JSON to TypeScript
Paste a JSON object or array and instantly generate clean TypeScript interfaces. Types are inferred, nested objects become their own interfaces, and keys across arrays are merged — all in your browser.
Everything runs in your browser — your JSON is never uploaded to a server.
Understanding the JSON to TypeScript
Convert JSON objects and arrays into clean, typed TypeScript interfaces instantly. This free tool parses your JSON in the browser and generates properly structured interfaces with inferred types, creating separate named interfaces for nested objects and intelligently merging keys across array elements. It's essential for developers who want to add type safety to JSON data without manual interface writing. Everything runs client-side — your JSON never touches a server.
How it works
The tool uses native JSON.parse() to validate and parse your input, then walks the entire structure to infer TypeScript types: strings, numbers, booleans, and nulls map to their literal types, while objects and arrays generate interfaces. For nested objects, the tool extracts the key name, converts it to PascalCase, and creates a named interface; the parent references it by name. For arrays of objects, all keys are merged into a single interface, keys missing from some elements are marked optional (with ?), and differing value types are combined into unions. The output is formatted as exportable TypeScript interfaces.
Worked example
Input: {"id": 1, "name": "Alice", "tags": ["dev", "lead"], "meta": {"active": true}}. Output: Two interfaces — Root with fields id: number, name: string, tags: string[], meta: Meta; and Meta with active: boolean. The nested object becomes its own reusable interface, and primitive arrays are typed as string[].
Tips & common mistakes
- Use a descriptive root name (e.g., 'User' instead of 'Root') to get better child interface names — the singular form is automatically extracted from array field names like 'posts' → Post.
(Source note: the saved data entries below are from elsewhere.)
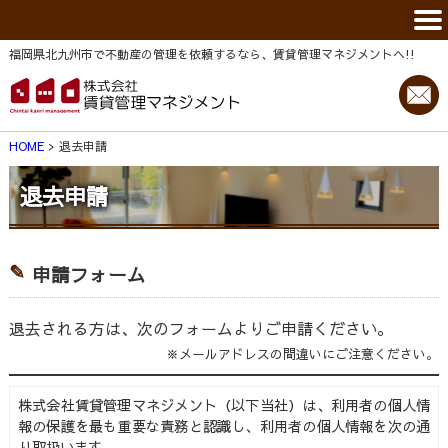
福岡県北九州市で不動産の管理を依頼するなら、賃貸管理マネジメントヘ!!
HOME
退去申請
退去申請
申請フォーム
退去される方は、次のフォームよりご申請ください。
※メールアドレスの間違いにご注意ください。
株式会社賃貸管理マネジメント（以下当社）は、利用者の個人情
報の保護を最も重要な責務と認識し、利用者の個人情報を次の通
り取扱います。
- For arrays with inconsistent objects (some missing keys, different types per key), all keys appear in the merged interface with optional markers and union types — this is intentional and safe.
- Empty objects {} become Record<string, unknown>, and empty arrays [] become unknown[] — provide sample data to get concrete types.
- Keys with special characters or starting with numbers are automatically quoted (e.g., "2fa": string) to produce valid TypeScript.
- Copy the output directly into your .ts file or download as a .ts file; all interfaces are exported and ready to use.
- If the root JSON is an array, the generated Root interface describes the merged shape of all array elements, not the array itself.
Related tools
Frequently Asked Questions
Does it handle nested objects?
Yes. Each nested object becomes its own named interface (PascalCase from the key) and is referenced by name from its parent, so you get a clean, reusable set of interfaces instead of one deeply inlined type.
How are arrays of objects handled?
The keys of every object in the array are merged into a single interface. Keys that appear in some elements but not others are marked optional with a question mark, and differing value types are combined into a union.
Is my JSON sent anywhere?
No. The interfaces are generated entirely in your browser with JavaScript. Your JSON never leaves your device and nothing is uploaded to a server.